If the Receiving Party is required by applicable law or legal process to disclose any Confidential Information, it shall, prior to making such disclosure, use commercially reasonable efforts to notify Disclosing Party of such requirements to afford Disclosing Party the opportunity to seek, at Disclosing Party’s sole cost and expense, a protective order or other remedy. For purposes of this Section ý4 only, Receiving Party’s Group shall mean the Receiving Party’s employees, officers, managers, attorneys, accountants, and financial advisors.
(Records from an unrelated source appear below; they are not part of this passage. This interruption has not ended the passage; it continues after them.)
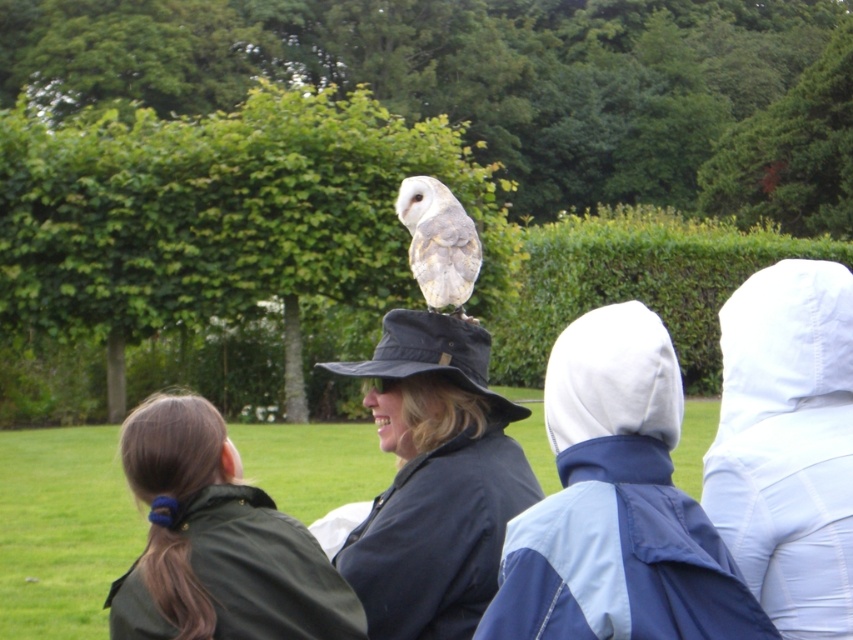 Looking at this image, you are a photographer trying to capture a clear shot of the matte black hat at center without the white fabric hood at center blocking it. What adjustment should you make to your camera angle?

The white fabric hood at center is in front of the matte black hat at center, so you should adjust your camera angle to position it behind the white fabric hood at center to ensure the matte black hat at center is visible. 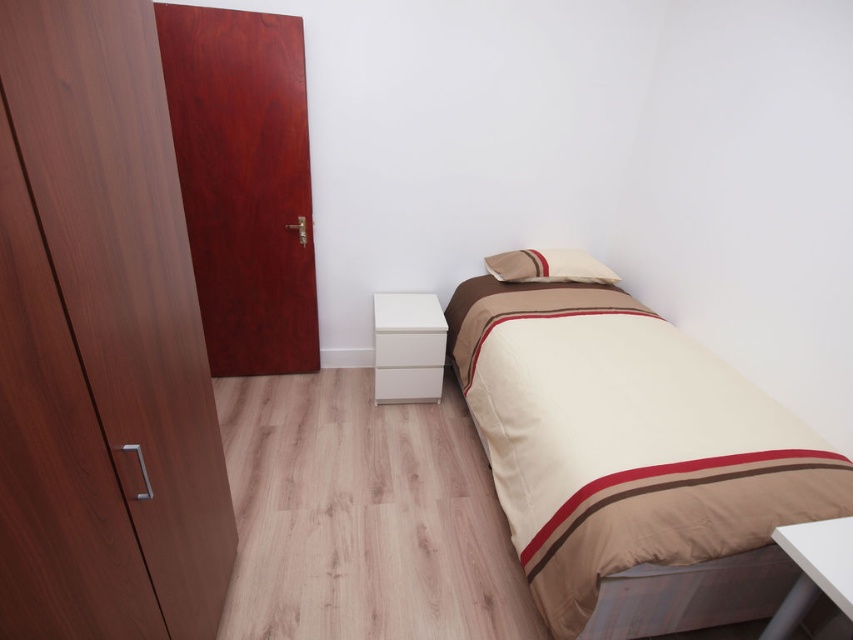 You are organizing the bedroom and need to move the white matte drawer at center. Since the beige fabric bed at right is in the way, can you slide the drawer out from under it?

The beige fabric bed at right is positioned over the white matte drawer at center, so you cannot slide the drawer out from under it without moving the bed first.

You are a delivery person trying to place a package between the beige soft pillow at upper center and the white matte drawer at lower center. The package is 26 inches long. Can you fit it between them without tilting?

The distance between the beige soft pillow at upper center and the white matte drawer at lower center is 25.99 inches, which is slightly less than the package length of 26 inches. Therefore, the package cannot be placed between them without tilting. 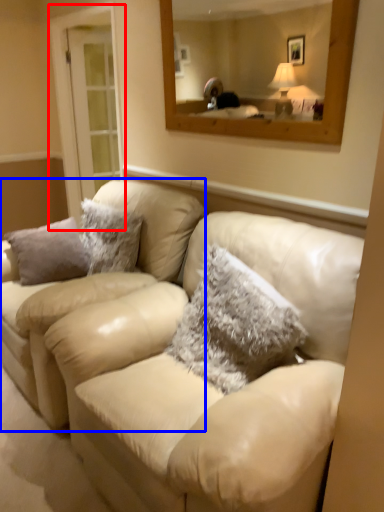 Question: Which point is further to the camera, glass door (highlighted by a red box) or couch (highlighted by a blue box)?

Choices:
 (A) glass door
 (B) couch

Answer: (A) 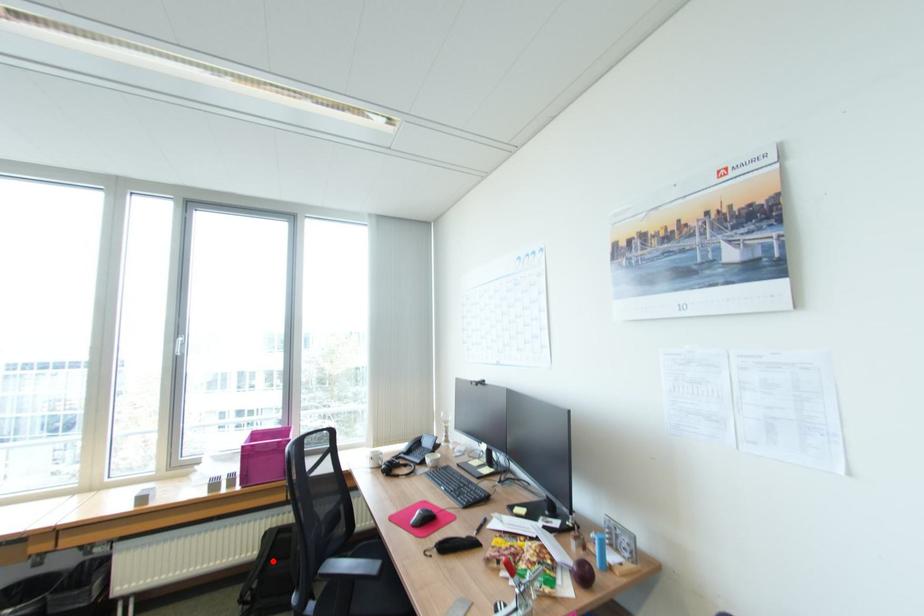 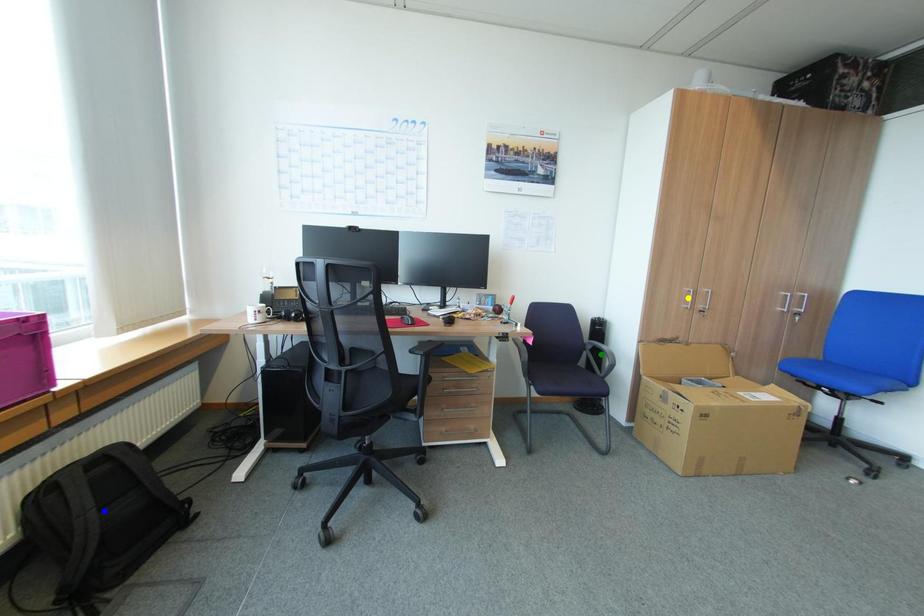 Question: I am providing you with two images of the same scene from different viewpoints. A red point is marked on the first image. You are given multiple points on the second image. Can you choose the point in image 2 that corresponds to the point in image 1?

Force Majeure. The Service Provider shall not be liable or responsible to Customer, nor be deemed to have defaulted or breached this Agreement, for any failure or delay in fulfilling or performing any term of this Agreement when and to the extent such failure or delay is caused by or results from acts or circumstances beyond the reasonable control of Service Provider including, without limitation, acts of God, flood, fire, earthquake, explosion, governmental actions, war, invasion or hostilities (whether war is declared or not), terrorist threats or acts, riot, or other civil unrest, national emergency, revolution, insurrection, epidemic, lock-outs, strikes or other labor disputes (whether or not relating to either party's workforce), or restraints or delays affecting carriers or inability or delay in obtaining supplies of adequate or suitable materials, materials or telecommunication breakdown or power outage, provided that, if the event in question continues for a continuous period in excess of ten days, Customer shall be entitled to give notice in writing to Service Provider to terminate this Agreement.